[Page-level text extractions]
»»
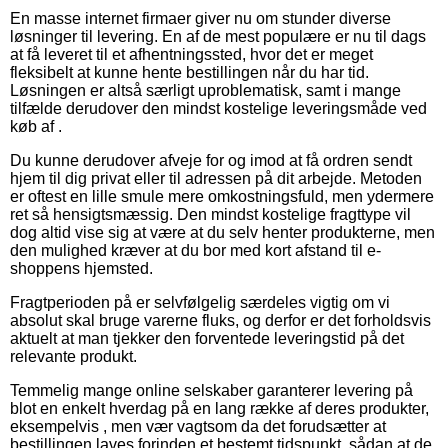
En masse internet firmaer giver nu om stunder diverse
løsninger til levering. En af de mest populære er nu til dags
at få leveret til et afhentningssted, hvor det er meget
fleksibelt at kunne hente bestillingen når du har tid.
Løsningen er altså særligt uproblematisk, samt i mange
tilfælde derudover den mindst kostelige leveringsmåde ved
køb af .
Du kunne derudover afveje for og imod at få ordren sendt
hjem til dig privat eller til adressen på dit arbejde. Metoden
er oftest en lille smule mere omkostningsfuld, men ydermere
ret så hensigtsmæssig. Den mindst kostelige fragttype vil
dog altid vise sig at være at du selv henter produkterne, men
den mulighed kræver at du bor med kort afstand til e-
shoppens hjemsted.
Fragtperioden på er selvfølgelig særdeles vigtig om vi
absolut skal bruge varerne fluks, og derfor er det forholdsvis
aktuelt at man tjekker den forventede leveringstid på det
relevante produkt.
Temmelig mange online selskaber garanterer levering på
blot en enkelt hverdag på en lang række af deres produkter,
eksempelvis , men vær vagtsom da det forudsætter at
bestillingen laves forinden et bestemt tidspunkt, sådan at de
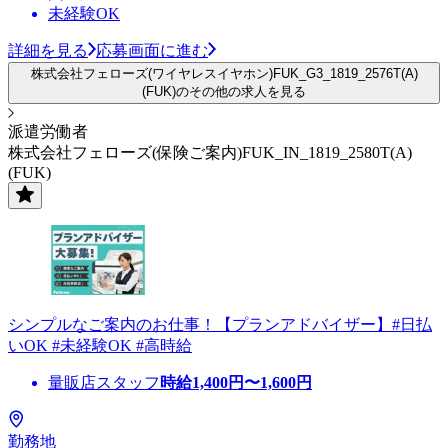
未経験OK
詳細を見る
応募画面に進む
株式会社フェローズ(ワイヤレスイヤホン)FUK_G3_1819_2576T(A)
(FUK)のその他の求人を見る
派遣労働者
株式会社フェローズ(保険ご案内)FUK_IN_1819_2580T(A)
(FUK)
シンプルなご案内のお仕事！【プランアドバイザー】#日払
いOK #未経験OK #高時給
量販店スタッフ
時給
1,400
円〜
1,600
円
勤務地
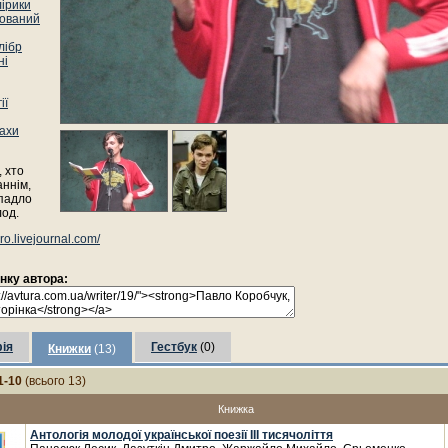
лірики
ований
лібр
ні
ії
ахи
, хто
аннім,
впадло
лод.
ro.livejournal.com/
інку автора:
ія
Гестбук
(0)
Книжки
(13)
1-10
(всього 13)
Книжка
Антологія молодої української поезії III тисячоліття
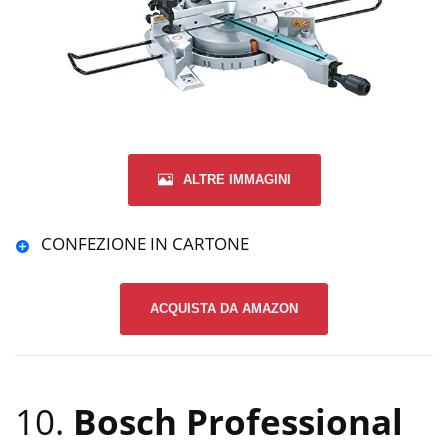
ALTRE IMMAGINI
CONFEZIONE IN CARTONE
ACQUISTA DA AMAZON
10.
Bosch Professional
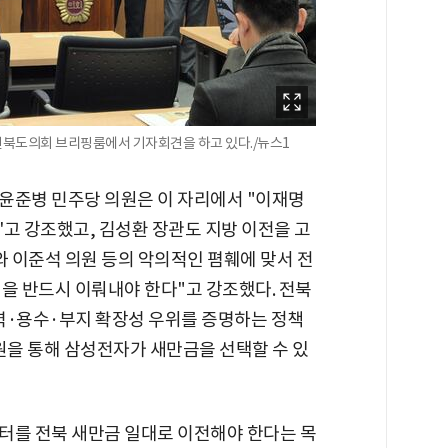
북도의회 브리핑룸에서 기자회견을 하고 있다./뉴스1
윤준병 민주당 의원은 이 자리에서 "이재명
고 강조했고, 김성환 장관도 지방 이전을 고
 이준석 의원 등의 악의적인 폄훼에 맞서 전
을 반드시 이뤄내야 한다"고 강조했다. 전북
력·용수·부지 확장성 우위를 증명하는 정책
원을 통해 삼성전자가 새만금을 선택할 수 있
터를 전북 새만금 일대로 이전해야 한다는 목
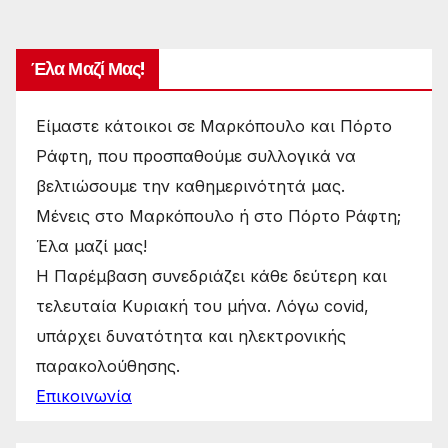
Έλα Μαζί Μας!
Είμαστε κάτοικοι σε Μαρκόπουλο και Πόρτο
Ράφτη, που προσπαθούμε συλλογικά να
βελτιώσουμε την καθημερινότητά μας.
Μένεις στο Μαρκόπουλο ή στο Πόρτο Ράφτη;
Έλα μαζί μας!
Η Παρέμβαση συνεδριάζει κάθε δεύτερη και
τελευταία Κυριακή του μήνα. Λόγω covid,
υπάρχει δυνατότητα και ηλεκτρονικής
παρακολούθησης.
Επικοινωνία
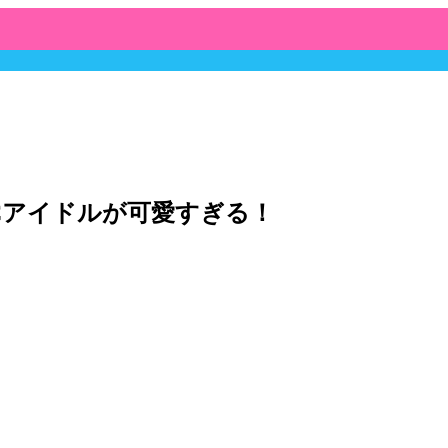
女JCアイドルが可愛すぎる！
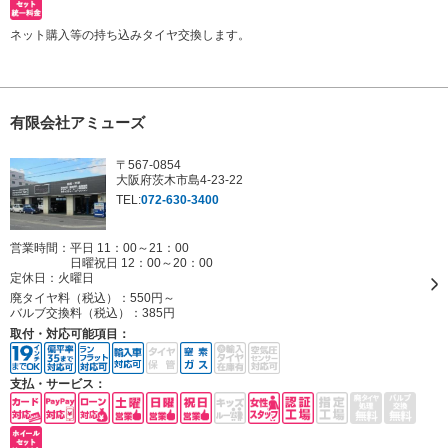
ネット購入等の持ち込みタイヤ交換します。
有限会社アミューズ
〒567-0854
大阪府茨木市島4-23-22
TEL:
072-630-3400
営業時間：平日 11：00～21：00
日曜祝日 12：00～20：00
定休日：
火曜日
廃タイヤ料（税込）：
550円～
バルブ交換料（税込）：
385円
取付・対応可能項目：
支払・サービス：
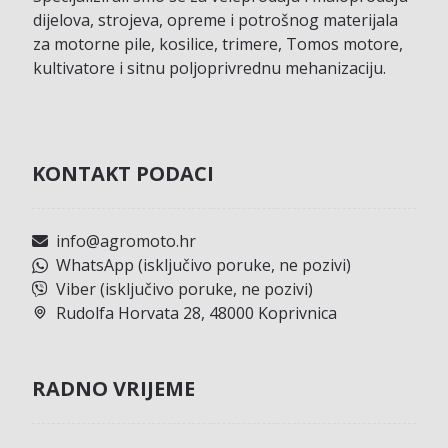
dijelova, strojeva, opreme i potrošnog materijala
za motorne pile, kosilice, trimere, Tomos motore,
kultivatore i sitnu poljoprivrednu mehanizaciju.
KONTAKT PODACI
info@agromoto.hr
WhatsApp (isključivo poruke, ne pozivi)
Viber (isključivo poruke, ne pozivi)
Rudolfa Horvata 28, 48000 Koprivnica
RADNO VRIJEME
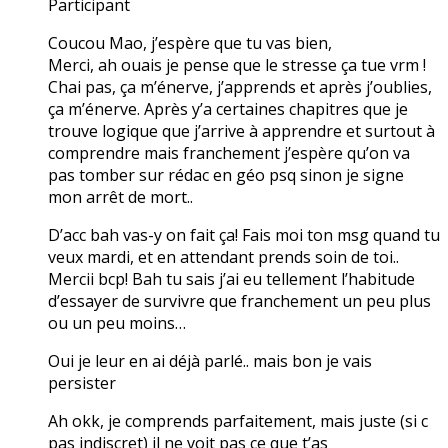
Participant
Coucou Mao, j’espère que tu vas bien,
Merci, ah ouais je pense que le stresse ça tue vrm !
Chai pas, ça m’énerve, j’apprends et après j’oublies,
ça m’énerve. Après y’a certaines chapitres que je
trouve logique que j’arrive à apprendre et surtout à
comprendre mais franchement j’espère qu’on va
pas tomber sur rédac en géo psq sinon je signe
mon arrêt de mort..
D’acc bah vas-y on fait ça! Fais moi ton msg quand tu
veux mardi, et en attendant prends soin de toi..
Mercii bcp! Bah tu sais j’ai eu tellement l’habitude
d’essayer de survivre que franchement un peu plus
ou un peu moins…
Oui je leur en ai déjà parlé.. mais bon je vais
persister
Ah okk, je comprends parfaitement, mais juste (si c
pas indiscret) il ne voit pas ce que t’as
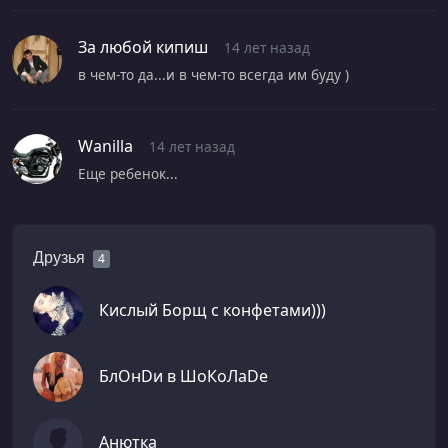
За любой кипиш
14 лет назад
в чем-то да...и в чем-то всегда им буду )
Wanilla
14 лет назад
Еще ребенок...
Друзья
4
Кислый Борщ с конфетами)))
БлОнDи в ШоКоЛаDе
Анютка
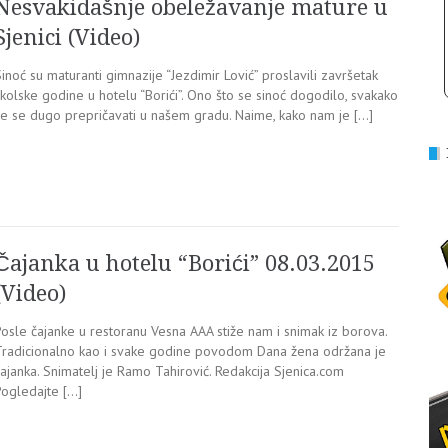
Nesvakidašnje obeležavanje mature u
Sjenici (Video)
inoć su maturanti gimnazije “Jezdimir Lović” proslavili završetak
kolske godine u hotelu “Borići”. Ono što se sinoć dogodilo, svakako
će se dugo prepričavati u našem gradu. Naime, kako nam je […]
Čajanka u hotelu “Borići” 08.03.2015
(Video)
Posle čajanke u restoranu Vesna AAA stiže nam i snimak iz borova.
Tradicionalno kao i svake godine povodom Dana žena održana je
ajanka. Snimatelj je Ramo Tahirović. Redakcija Sjenica.com
Pogledajte […]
««
**Exercise aim**
Search the entries for the string "godine" and return each line where it turns up.

**Written solution**
kolske godine u hotelu “Borići”. Ono što se sinoć dogodilo, svakako
Tradicionalno kao i svake godine povodom Dana žena održana je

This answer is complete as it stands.